The current board said it believed that it was an attempt to "entice" shareholders with the proposed interim dividend, as well as boardroom challenger Intan Ng's previously-mentioned plans to return S$70 million cash in dividend and through a capital reduction to shareholders.
They questioned if the new board would be properly discharging its fiduciary duties if they carried it through.
The board also claimed that Ms Ng, also known as Ng Bie Tjin, had previously contemplated seeking shareholders' approval for a payout of 32 Singapore cents per share, with 20 Singapore cents per share to be distributed by way of a dividend and 12 Singapore cents per share to be distributed through a capital reduction.
The board alleged that she had changed her mind after the board said in an announcement on April 12 on the SGX that a capital reduction would have to be by way of a special resolution that requires the support of 75 per cent of the requisite shareholders including Ng Siew Hong who owns 29 per cent of the total issued share capital of the company.
By proposing an interim dividend rather than a final dividend, the board said Ms Ng "appear(s) to have changed her mind about seeking shareholders' approval for such dividend".

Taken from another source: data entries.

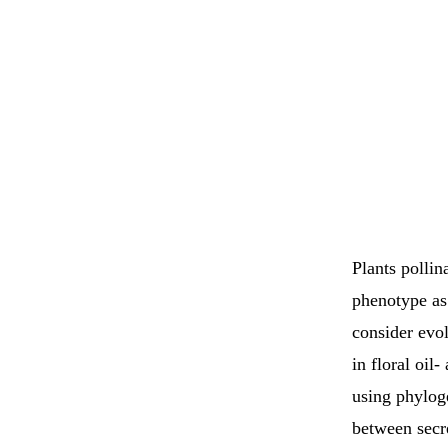
Plants pollin
phenotype as
consider evol
in floral oil
using phyloge
between secre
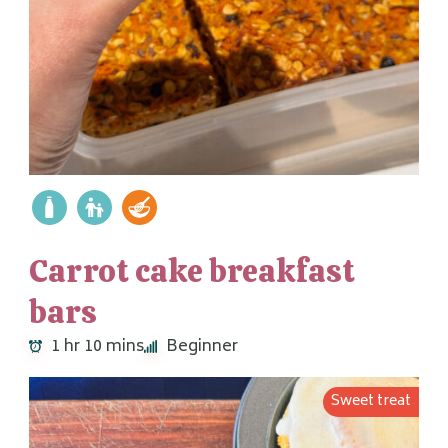
Carrot cake breakfast
bars
1 hr 10 mins
Beginner
Sweet treat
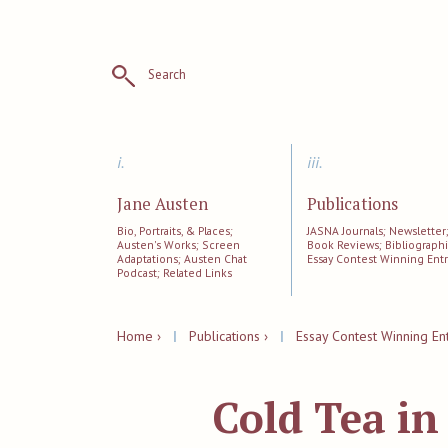
Search
i.
iii.
Jane Austen
Publications
Bio, Portraits, & Places;
JASNA Journals; Newsletter
Austen's Works; Screen
Book Reviews; Bibliographi
Adaptations; Austen Chat
Essay Contest Winning Entr
Podcast; Related Links
Home ›
|
Publications ›
|
Essay Contest Winning Ent
Cold Tea i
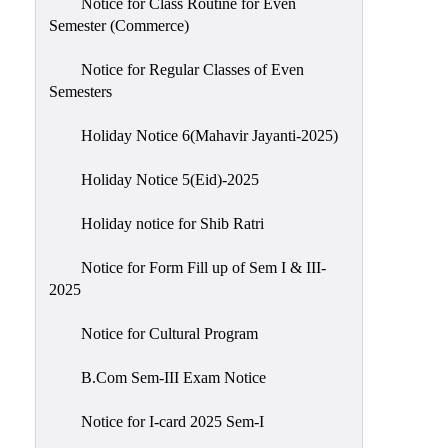
Notice for Class Routine for Even
Semester (Commerce)
Notice for Regular Classes of Even
Semesters
Holiday Notice 6(Mahavir Jayanti-2025)
Holiday Notice 5(Eid)-2025
Holiday notice for Shib Ratri
Notice for Form Fill up of Sem I & III-
2025
Notice for Cultural Program
B.Com Sem-III Exam Notice
Notice for I-card 2025 Sem-I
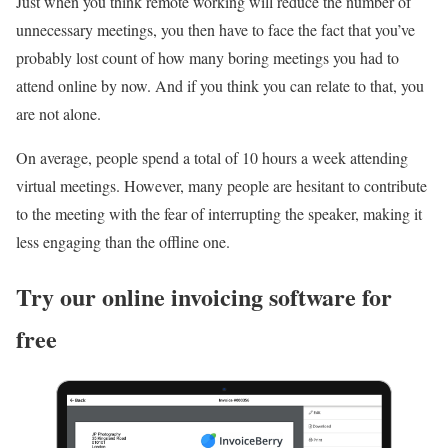
Just when you think remote working will reduce the number of
unnecessary meetings, you then have to face the fact that you’ve
probably lost count of how many boring meetings you had to
attend online by now. And if you think you can relate to that, you
are not alone.
On average, people spend a total of 10 hours a week attending
virtual meetings. However, many people are hesitant to contribute
to the meeting with the fear of interrupting the speaker, making it
less engaging than the offline one.
Try our online invoicing software for
free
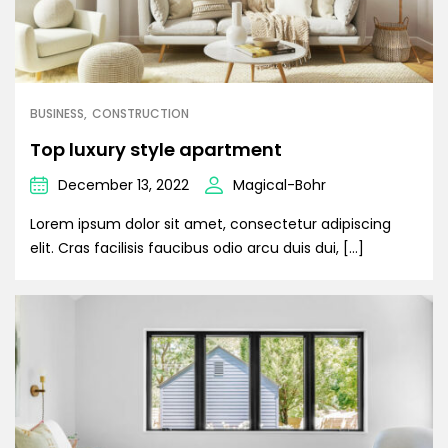
BUSINESS
CONSTRUCTION
Top luxury style apartment
December 13, 2022
Magical-Bohr
Lorem ipsum dolor sit amet, consectetur adipiscing
elit. Cras facilisis faucibus odio arcu duis dui, […]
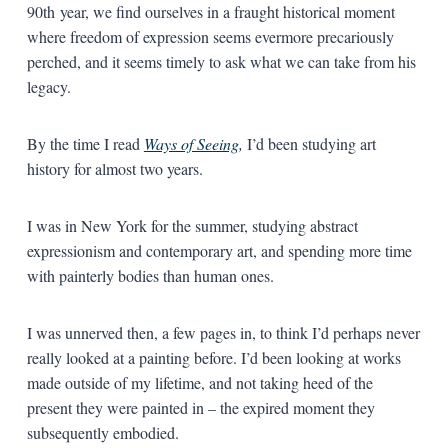
90th year, we find ourselves in a fraught historical moment
where freedom of expression seems evermore precariously
perched, and it seems timely to ask what we can take from his
legacy.
By the time I read
Ways of Seeing
,
I’d been studying art
history for almost two years.
I was in New York for the summer, studying abstract
expressionism and contemporary art, and spending more time
with painterly bodies than human ones.
I was unnerved then, a few pages in, to think I’d perhaps never
really looked at a painting before. I’d been looking at works
made outside of my lifetime, and not taking heed of the
present they were painted in – the expired moment they
subsequently embodied.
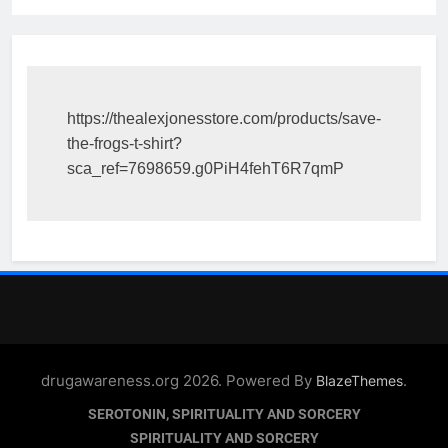
https://thealexjonesstore.com/products/save-
the-frogs-t-shirt?
sca_ref=7698659.g0PiH4fehT6R7qmP
drugawareness.org 2026. Powered By
.
BlazeThemes
SEROTONIN, SPIRITUALITY AND SORCERY
SPIRITUALITY AND SORCERY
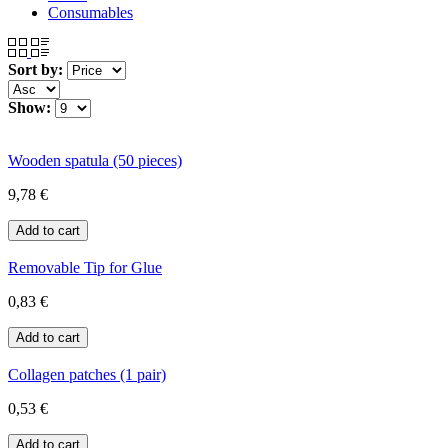
Consumables
Sort by:
Show:
Wooden spatula (50 pieces)
9,78 €
Removable Tip for Glue
0,83 €
Collagen patches (1 pair)
0,53 €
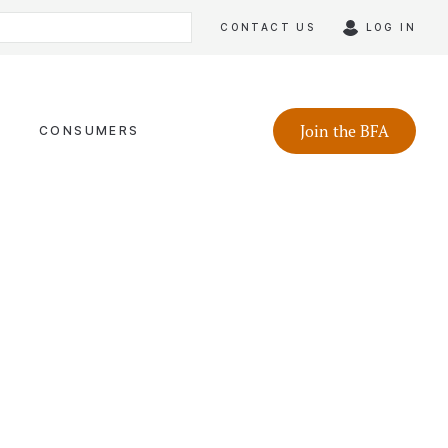
CONTACT US
LOG IN
Join the BFA
CONSUMERS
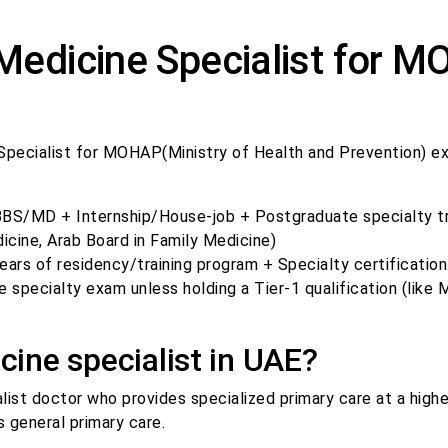
 Medicine Specialist for 
 Specialist for MOHAP(Ministry of Health and Prevention) e
S/MD + Internship/House-job + Postgraduate specialty tra
cine, Arab Board in Family Medicine)
rs of residency/training program + Specialty certification
specialty exam unless holding a Tier-1 qualification (like
cine specialist in UAE?
alist doctor who provides specialized primary care at a highe
 general primary care.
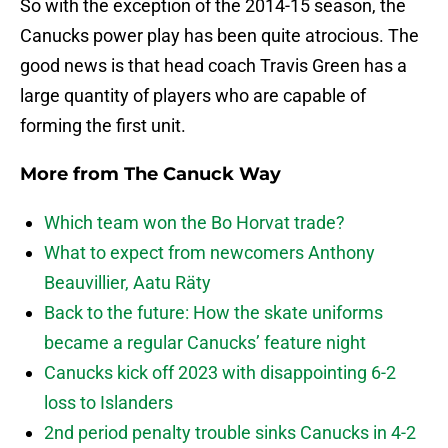
So with the exception of the 2014-15 season, the
Canucks power play has been quite atrocious. The
good news is that head coach Travis Green has a
large quantity of players who are capable of
forming the first unit.
More from
The Canuck Way
Which team won the Bo Horvat trade?
What to expect from newcomers Anthony
Beauvillier, Aatu Räty
Back to the future: How the skate uniforms
became a regular Canucks’ feature night
Canucks kick off 2023 with disappointing 6-2
loss to Islanders
2nd period penalty trouble sinks Canucks in 4-2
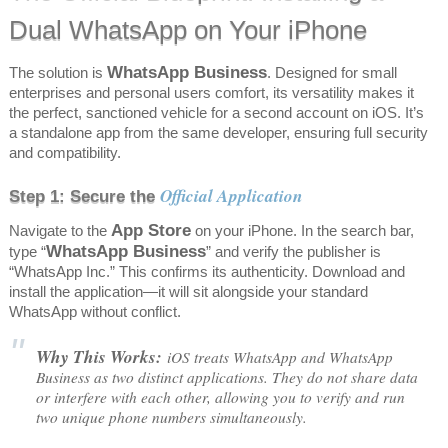
Dual WhatsApp on Your iPhone
WhatsApp Business
The solution is
. Designed for small
enterprises and personal users comfort, its versatility makes it
the perfect, sanctioned vehicle for a second account on iOS. It’s
a standalone app from the same developer, ensuring full security
and compatibility.
Official Application
Step 1: Secure the
App Store
Navigate to the
on your iPhone. In the search bar,
WhatsApp Business
type “
” and verify the publisher is
“WhatsApp Inc.” This confirms its authenticity. Download and
install the application—it will sit alongside your standard
WhatsApp without conflict.
Why This Works:
iOS treats WhatsApp and WhatsApp
Business as two distinct applications. They do not share data
or interfere with each other, allowing you to verify and run
two unique phone numbers simultaneously.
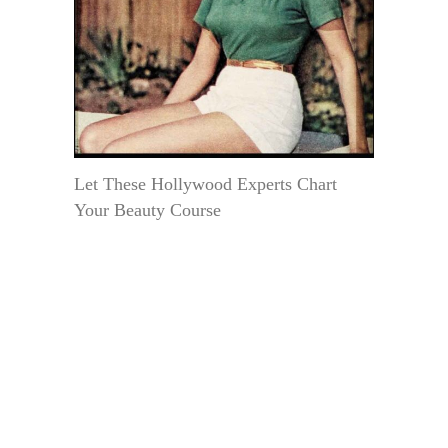
Let These Hollywood Experts Chart
Your Beauty Course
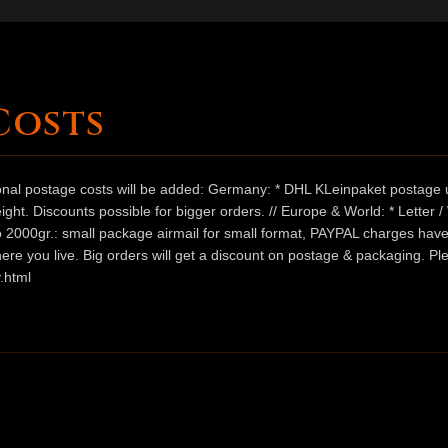
Costs
ional postage costs will be added: Germany: * DHL KLeinpaket postage u
ht. Discounts possible for bigger orders. // Europe & World: * Letter 
 to 2000gr.: small package airmail for small format, PAYPAL charges hav
ere you live. Big orders will get a discount on postage & packaging. Pl
.html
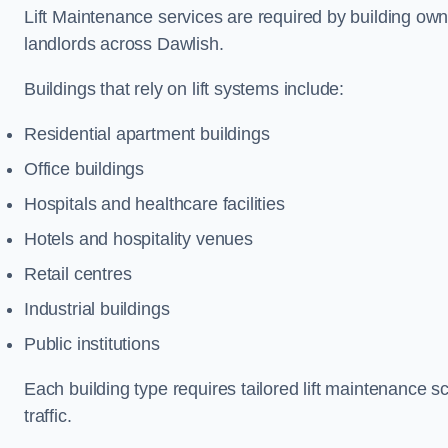
Lift Maintenance services are required by building ow
landlords across Dawlish.
Buildings that rely on lift systems include:
Residential apartment buildings
Office buildings
Hospitals and healthcare facilities
Hotels and hospitality venues
Retail centres
Industrial buildings
Public institutions
Each building type requires tailored lift maintenance 
traffic.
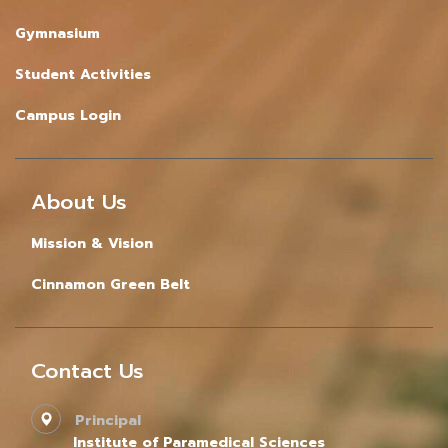
Gymnasium
Student Activities
Campus Login
About Us
Mission & Vision
Cinnamon Green Belt
Contact Us
Principal
Institute of Paramedical Sciences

The board questioned if Ms Ng would be able to commit to shareholders on the complete execution of such a plan, including the distribution of the remaining cash in the company after the initial payout.
"The board has questioned the feasibility of such a plan, as well as the implications of such a plan for the company and its business thereafter," it said. "The board strongly believes that the company can enhance shareholder value through a business diversification from the media storage business which had deteriorated for several years."